The man continues, “I am here to erase another one of Gideon’s pet projects, Jacob. I am not here to kill you,” he says as he raises a finger over which some sort of indiscernible black membrane is creeping. “But I can’t promise I won’t maim you in the process of ripping the metal right out of you.”
From that upraised finger, pointed both at Jacob’s armor’s chest and at his nose due to his positioning therein, a sudden blast of blue-white plasma erupts, concentrated to a line of light that reaches Jacob startlingly fast but not so fast that he is unable to feed power to his thrusters and elevate above it, and above it still as the man raises his finger and with it the concentrated line of light. Jacob evades this maneuver as well, dipping and cutting power to his thrusters and watching placidly as the line of light he avoided carries on past him for miles, free-falling and then igniting them anew in a brilliant blast that sends him careening with the engineered grace of a missile towards his newfound aggressor.
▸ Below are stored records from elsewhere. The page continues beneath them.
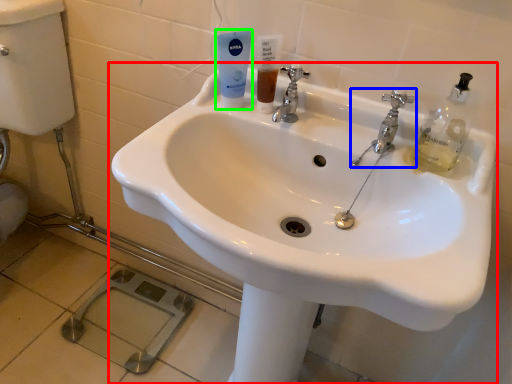 Question: Estimate the real-world distances between objects in this image. Which object is closer to sink (highlighted by a red box), tap (highlighted by a blue box) or mouthwash (highlighted by a green box)?

Choices:
 (A) tap
 (B) mouthwash

Answer: (A) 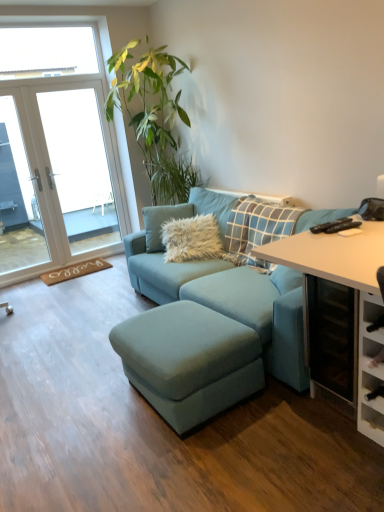 Question: Is fuzzy white pillow at center shorter than white glass door at upper left?

Choices:
 (A) no
 (B) yes

Answer: (B)

Question: Is the depth of fuzzy white pillow at center less than that of white glass door at upper left?

Choices:
 (A) yes
 (B) no

Answer: (A)

Question: Is fuzzy white pillow at center positioned with its back to white glass door at upper left?

Choices:
 (A) yes
 (B) no

Answer: (B)

Question: From a real-world perspective, is fuzzy white pillow at center physically above white glass door at upper left?

Choices:
 (A) no
 (B) yes

Answer: (A)

Question: Considering the relative positions of fuzzy white pillow at center and white glass door at upper left in the image provided, is fuzzy white pillow at center to the left of white glass door at upper left from the viewer's perspective?

Choices:
 (A) yes
 (B) no

Answer: (B)

Question: Is white glass door at left wider or thinner than suede blue studio couch at center?

Choices:
 (A) thin
 (B) wide

Answer: (A)

Question: Visually, is white glass door at left positioned to the left or to the right of suede blue studio couch at center?

Choices:
 (A) left
 (B) right

Answer: (A)

Question: Relative to suede blue studio couch at center, is white glass door at left in front or behind?

Choices:
 (A) front
 (B) behind

Answer: (B)

Question: Considering the positions of white glass door at left and suede blue studio couch at center in the image, is white glass door at left taller or shorter than suede blue studio couch at center?

Choices:
 (A) short
 (B) tall

Answer: (B)

Question: Is suede blue studio couch at center taller or shorter than white glossy table at right?

Choices:
 (A) tall
 (B) short

Answer: (A)

Question: From the image's perspective, is suede blue studio couch at center above or below white glossy table at right?

Choices:
 (A) below
 (B) above

Answer: (A)

Question: Is suede blue studio couch at center in front of or behind white glossy table at right in the image?

Choices:
 (A) behind
 (B) front

Answer: (B)

Question: Considering the positions of suede blue studio couch at center and white glossy table at right in the image, is suede blue studio couch at center bigger or smaller than white glossy table at right?

Choices:
 (A) big
 (B) small

Answer: (A)

Question: Looking at the image, does white glass door at upper left seem bigger or smaller compared to suede blue studio couch at center?

Choices:
 (A) big
 (B) small

Answer: (B)

Question: From their relative heights in the image, would you say white glass door at upper left is taller or shorter than suede blue studio couch at center?

Choices:
 (A) tall
 (B) short

Answer: (A)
“And don’t think I won’t rip you bleeding from that iron man to do it!” the man screams, his voice multiplying to alarming levels inside Jacob’s armor of its own accord and causing Jacob to redouble his velocity towards the man, zipping through the innards of curving structures with such rapidity and unpredictability that he hopes to lose the man’s gaze, jar him by closing the distance between them in seconds. His surroundings blur into a tunnel of pinpoint focus, his body and the armor functioning as one; he has spent countless sweat-maddened hours piloting the black-and-orange titan around the desert, countless hours working on it in the smoky solitude of his subterranean refuge, and with the time spent poring over its finest details, hours spent within its iron belly, comes a certain solitude for the mechanic. Jacob feels in tune with the machine – it is an extension of his body, carrying with it the momentum of a fighter jet, and from within he reels its arm back, preparing to punch the man’s grinning head from his shoulders. With the speed behind him he grows more confident by the millisecond that the armor’s arm will simply travel through the space the man’s head once inhabited – his head will turn into a slurry, pieces of skull and brain splattering into the air and falling into hideous inkblots on the sand.
The distance between the two, easily a mile or more, closes in a matter of seconds, and what Jacob finds transpiring for him at his destination is not, of course, what he had in mind.